Surprisingly, both groups had a slightly higher speech rate in the advanced task (Task 5) than in the intermediate task (Task 6).
On average, the group who received additional speaking practice on iPads during the semester spoke an average of 127 s combined on Tasks 5 and 6, while the non-iPad group spoke an average of 116 s. The iPad group said an average of 127.5 words over the two tasks, while the non-iPad group said an average of 122.3 words.

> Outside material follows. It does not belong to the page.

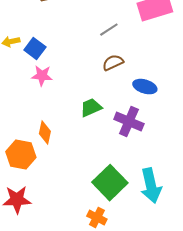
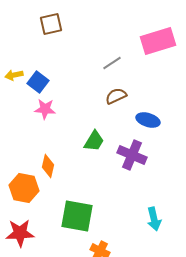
green trapezoid: (91, 108) -> (94, 141), turned 145
green square: (110, 183) -> (77, 216), moved, turned -36
cyan arrow: (151, 186) -> (154, 219), size x0.7

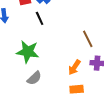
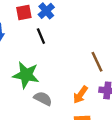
gray semicircle: (34, 78) -> (43, 99), moved, turned -112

3.3. Research Question 3: Effects of Additional Speaking Practice on Syntactic Complexity

Students’ global complexity, complexity by subordination, and subclausal complexity were measured in the speech they produced for Tasks 5 and 6. Overall, students showed more complex language use in Task 6 (the intermediate task) than in Task 5 (the advanced task). The non-iPad group had slightly higher complexity scores in both tasks with the exception of subclausal complexity on Task 6, as can be seen in Table 4.
None of the differences were statistically significant, as summarized in Table 5, which means that students in both groups performed similarly in regard to syntactic complexity.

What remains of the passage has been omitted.